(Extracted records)

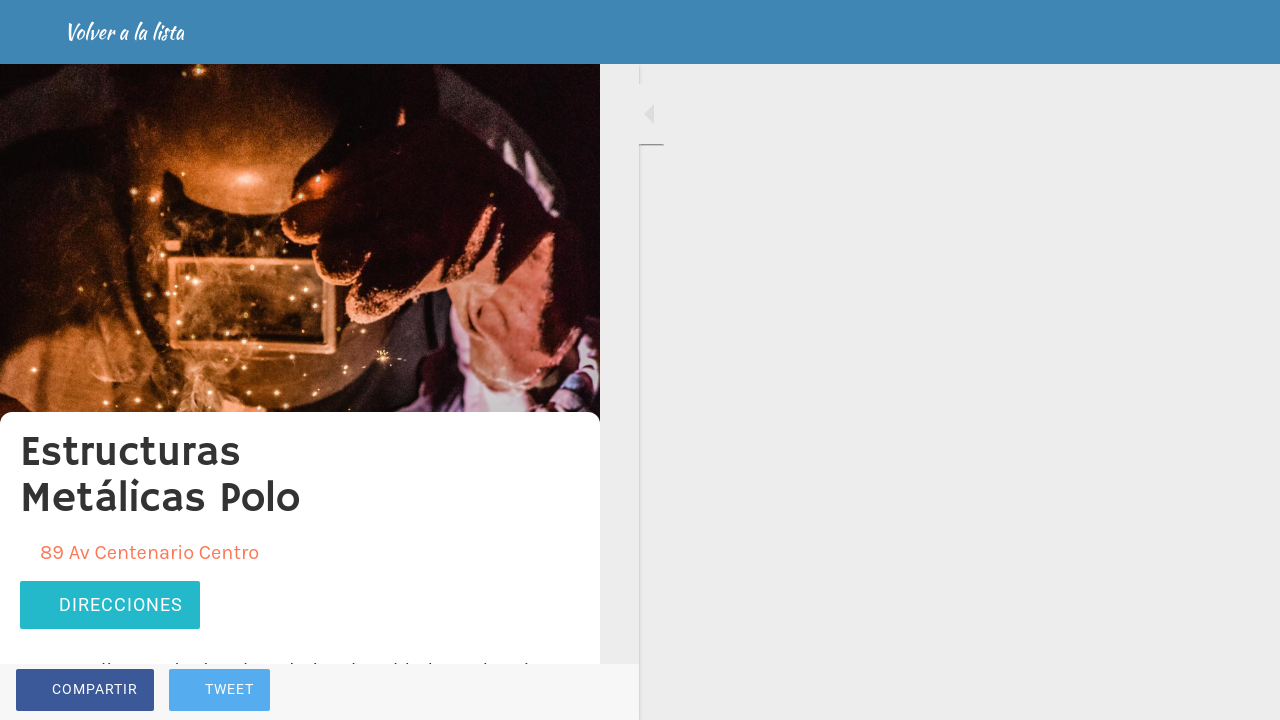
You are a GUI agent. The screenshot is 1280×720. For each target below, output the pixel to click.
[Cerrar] (32, 32)
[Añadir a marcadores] (512, 692)
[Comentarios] (560, 692)
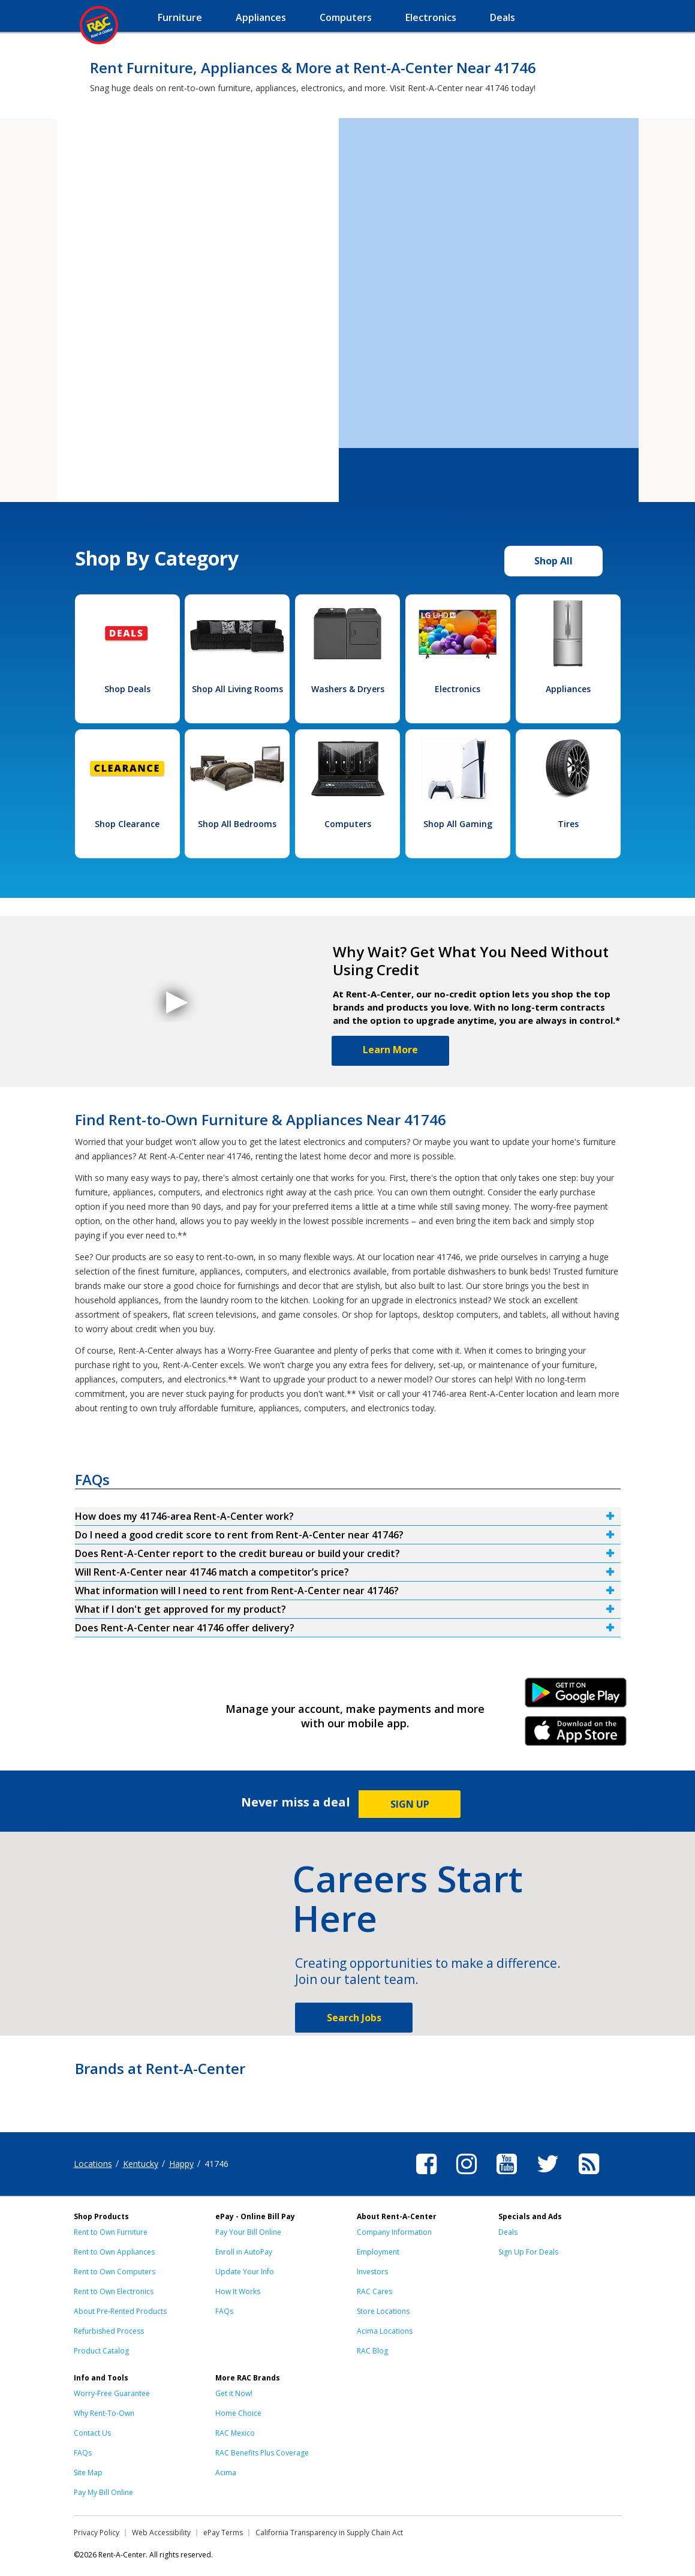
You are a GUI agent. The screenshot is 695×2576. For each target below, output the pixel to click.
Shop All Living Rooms (237, 689)
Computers (347, 823)
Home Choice (238, 2413)
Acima (225, 2472)
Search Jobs (354, 2017)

• WHAT YOU NEED TO DO
Extract, verbatim and alone, the lines from the line that contains "[Cerrar] (32, 32)" to the last line of the records, inclusive; drop any picture.

• SOLUTION FOR THIS TASK
[Cerrar] (32, 32)
[Añadir a marcadores] (512, 692)
[Comentarios] (560, 692)
You are a GUI agent. The screenshot is 695×2576. For each target below, output the pixel to click.
Shop All Living Rooms (237, 689)
Computers (347, 823)
Home Choice (238, 2413)
Acima (225, 2472)
Search Jobs (354, 2017)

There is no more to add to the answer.